■ **What is needed**: Each line of the data that includes "کارشناسی" must be copied.

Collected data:
▬▬▬▬▬▬

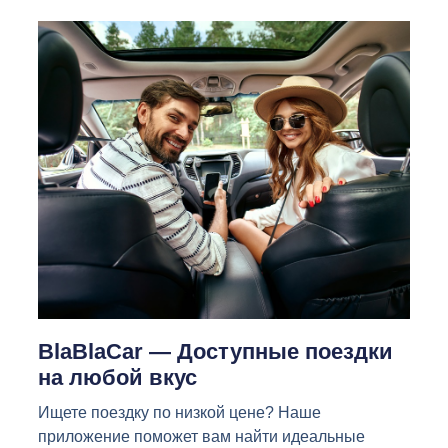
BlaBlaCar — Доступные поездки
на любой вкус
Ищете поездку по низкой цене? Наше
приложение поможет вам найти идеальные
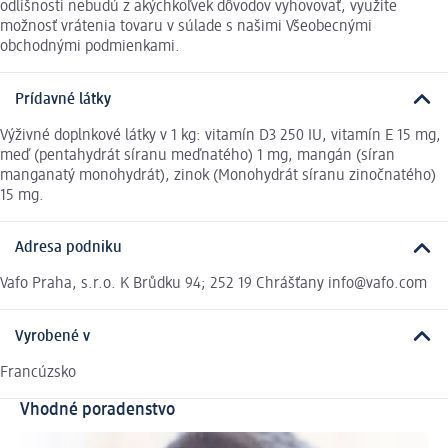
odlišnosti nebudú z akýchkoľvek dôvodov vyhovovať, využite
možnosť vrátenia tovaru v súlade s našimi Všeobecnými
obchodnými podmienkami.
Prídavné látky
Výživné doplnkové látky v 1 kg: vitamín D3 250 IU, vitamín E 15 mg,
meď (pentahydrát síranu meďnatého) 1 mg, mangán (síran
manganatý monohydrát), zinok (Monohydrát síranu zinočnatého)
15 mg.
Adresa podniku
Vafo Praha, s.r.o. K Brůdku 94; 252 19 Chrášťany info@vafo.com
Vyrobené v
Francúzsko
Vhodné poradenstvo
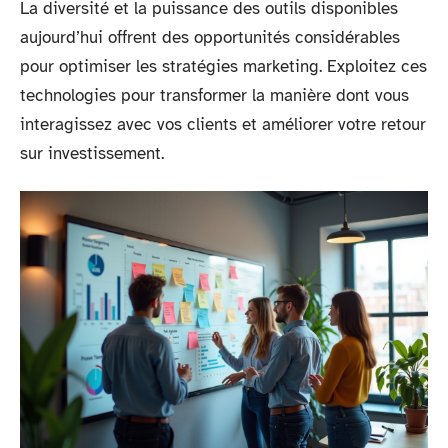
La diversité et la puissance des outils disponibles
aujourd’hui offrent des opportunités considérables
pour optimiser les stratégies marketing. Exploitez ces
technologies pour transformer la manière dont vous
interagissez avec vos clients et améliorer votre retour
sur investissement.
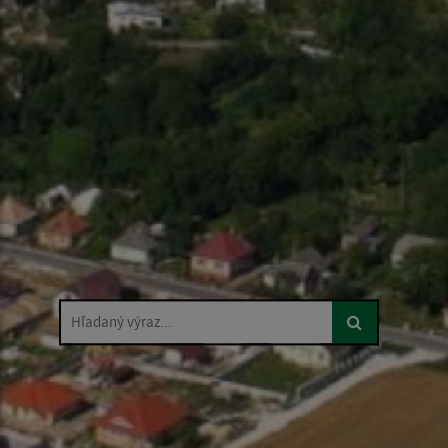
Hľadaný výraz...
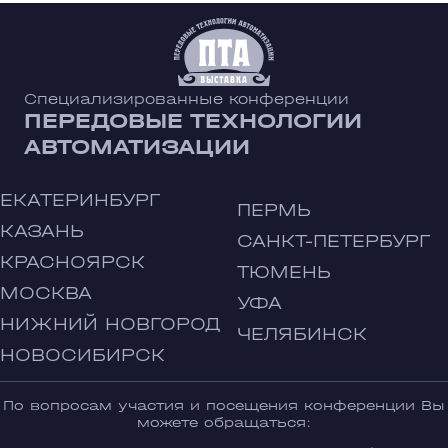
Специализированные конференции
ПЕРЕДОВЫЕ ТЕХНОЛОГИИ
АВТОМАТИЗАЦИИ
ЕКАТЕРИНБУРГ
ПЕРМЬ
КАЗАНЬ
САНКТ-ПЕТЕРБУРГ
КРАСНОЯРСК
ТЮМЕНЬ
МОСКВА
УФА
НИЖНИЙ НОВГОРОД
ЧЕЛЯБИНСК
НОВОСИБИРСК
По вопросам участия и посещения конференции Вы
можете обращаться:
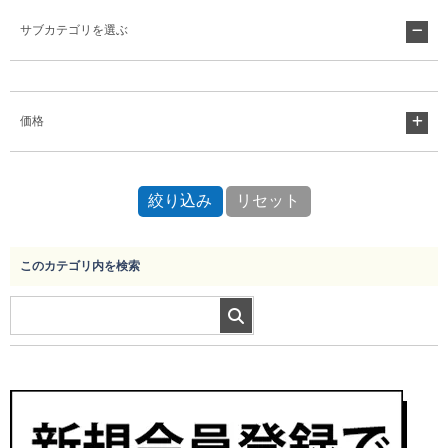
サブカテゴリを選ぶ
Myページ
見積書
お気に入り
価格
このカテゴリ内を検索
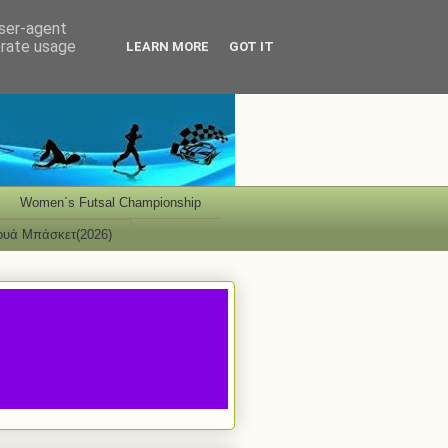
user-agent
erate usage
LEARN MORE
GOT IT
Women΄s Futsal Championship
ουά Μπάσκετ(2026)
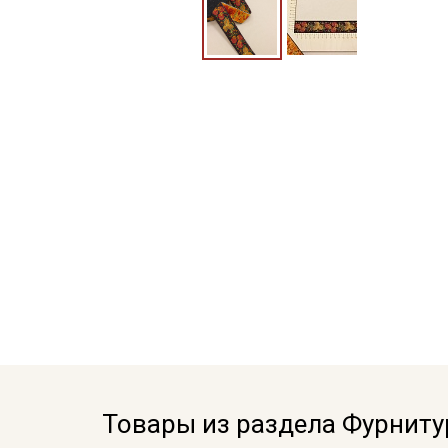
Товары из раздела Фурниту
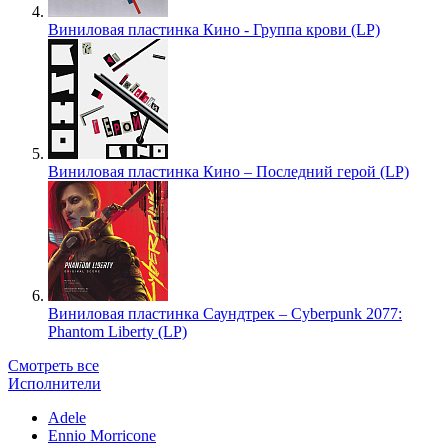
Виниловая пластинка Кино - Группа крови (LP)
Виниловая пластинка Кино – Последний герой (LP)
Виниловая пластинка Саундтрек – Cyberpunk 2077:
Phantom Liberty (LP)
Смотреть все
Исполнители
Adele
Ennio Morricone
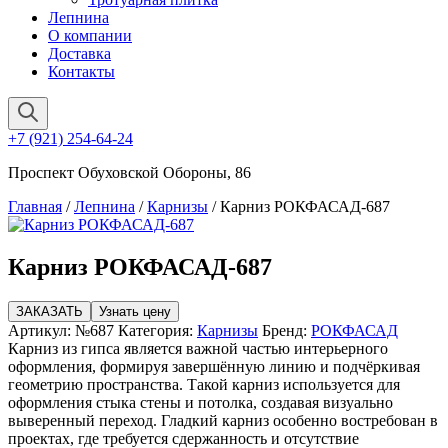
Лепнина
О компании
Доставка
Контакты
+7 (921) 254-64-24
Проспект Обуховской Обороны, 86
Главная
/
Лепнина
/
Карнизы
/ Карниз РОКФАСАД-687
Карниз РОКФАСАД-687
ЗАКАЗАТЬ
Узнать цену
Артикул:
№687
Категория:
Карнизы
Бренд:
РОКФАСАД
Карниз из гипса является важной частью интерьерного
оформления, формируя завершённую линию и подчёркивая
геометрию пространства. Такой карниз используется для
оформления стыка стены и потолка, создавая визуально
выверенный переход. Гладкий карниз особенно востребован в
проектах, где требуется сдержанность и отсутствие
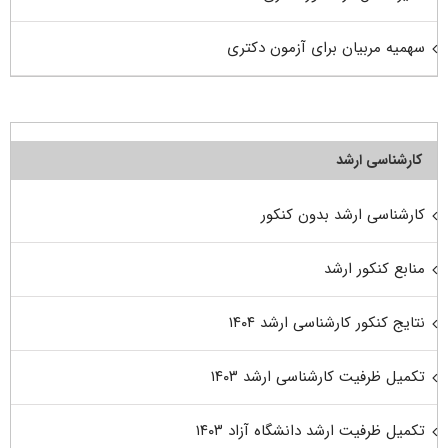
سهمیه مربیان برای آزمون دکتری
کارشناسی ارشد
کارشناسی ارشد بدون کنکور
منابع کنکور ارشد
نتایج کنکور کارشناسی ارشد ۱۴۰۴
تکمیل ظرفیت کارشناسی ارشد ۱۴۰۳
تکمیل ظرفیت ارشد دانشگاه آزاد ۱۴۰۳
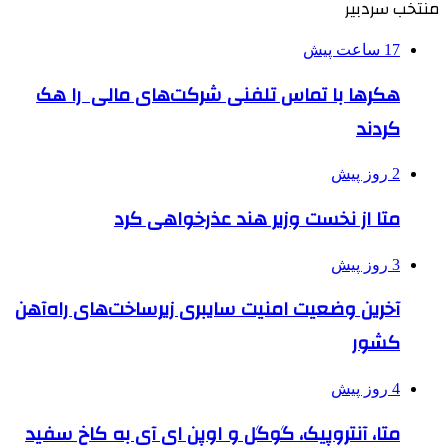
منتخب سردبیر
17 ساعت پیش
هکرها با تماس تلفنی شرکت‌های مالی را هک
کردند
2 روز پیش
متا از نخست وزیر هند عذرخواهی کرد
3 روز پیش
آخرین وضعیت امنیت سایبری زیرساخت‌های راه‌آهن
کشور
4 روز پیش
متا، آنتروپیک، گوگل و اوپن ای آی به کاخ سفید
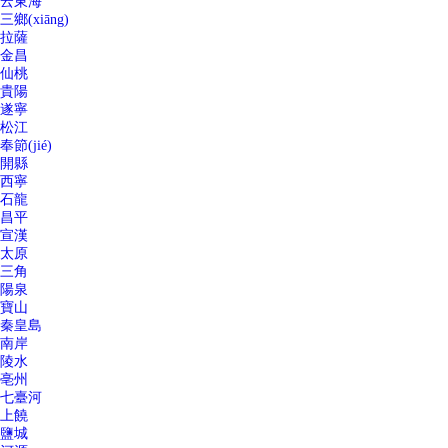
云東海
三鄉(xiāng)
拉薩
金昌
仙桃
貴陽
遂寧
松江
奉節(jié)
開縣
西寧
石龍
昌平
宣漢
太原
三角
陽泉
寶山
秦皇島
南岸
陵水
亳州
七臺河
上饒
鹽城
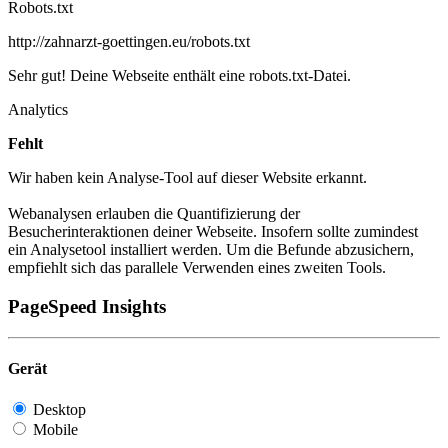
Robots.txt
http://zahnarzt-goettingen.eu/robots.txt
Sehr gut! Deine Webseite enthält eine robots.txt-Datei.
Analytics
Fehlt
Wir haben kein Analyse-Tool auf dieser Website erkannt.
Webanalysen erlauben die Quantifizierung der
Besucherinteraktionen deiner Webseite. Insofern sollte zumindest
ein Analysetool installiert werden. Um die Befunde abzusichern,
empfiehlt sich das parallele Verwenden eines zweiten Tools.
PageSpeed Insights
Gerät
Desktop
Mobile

▬▬▬▬▬▬

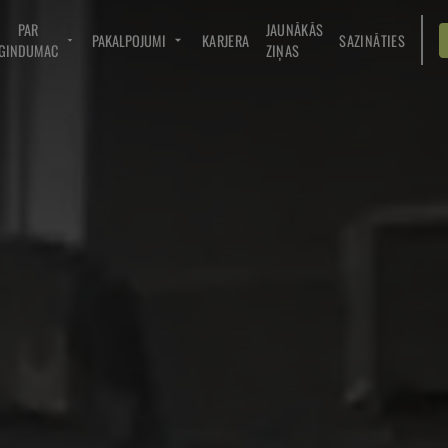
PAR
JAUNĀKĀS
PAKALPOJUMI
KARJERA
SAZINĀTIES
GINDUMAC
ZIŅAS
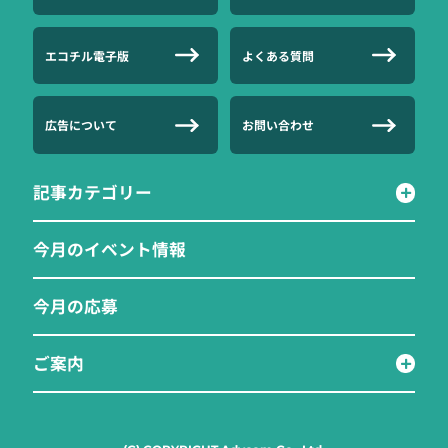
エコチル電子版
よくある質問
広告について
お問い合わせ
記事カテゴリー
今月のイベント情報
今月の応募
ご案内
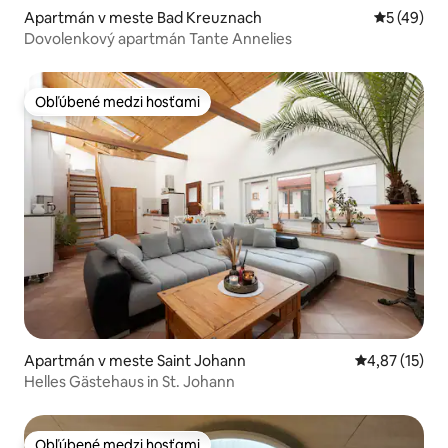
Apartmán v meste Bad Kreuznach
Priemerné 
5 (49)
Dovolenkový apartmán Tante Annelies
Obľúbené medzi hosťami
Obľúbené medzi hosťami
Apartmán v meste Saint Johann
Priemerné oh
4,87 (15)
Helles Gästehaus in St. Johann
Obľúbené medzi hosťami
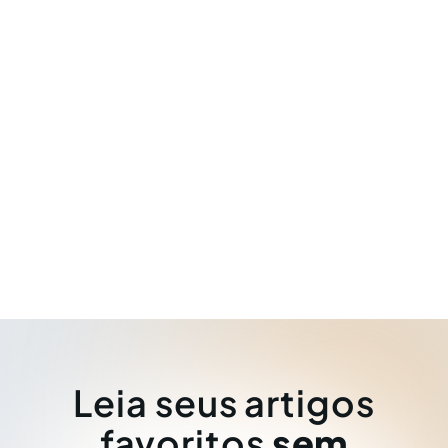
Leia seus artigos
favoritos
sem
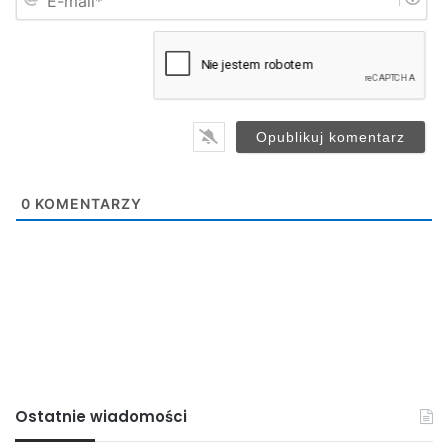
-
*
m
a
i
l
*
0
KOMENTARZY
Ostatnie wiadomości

▬▬▬▬▬▬

■ **Solution to the exercise**:
کارشناسی ارشد
کارشناسی ارشد بدون کنکور
نتایج کنکور کارشناسی ارشد ۱۴۰۴
تکمیل ظرفیت کارشناسی ارشد ۱۴۰۳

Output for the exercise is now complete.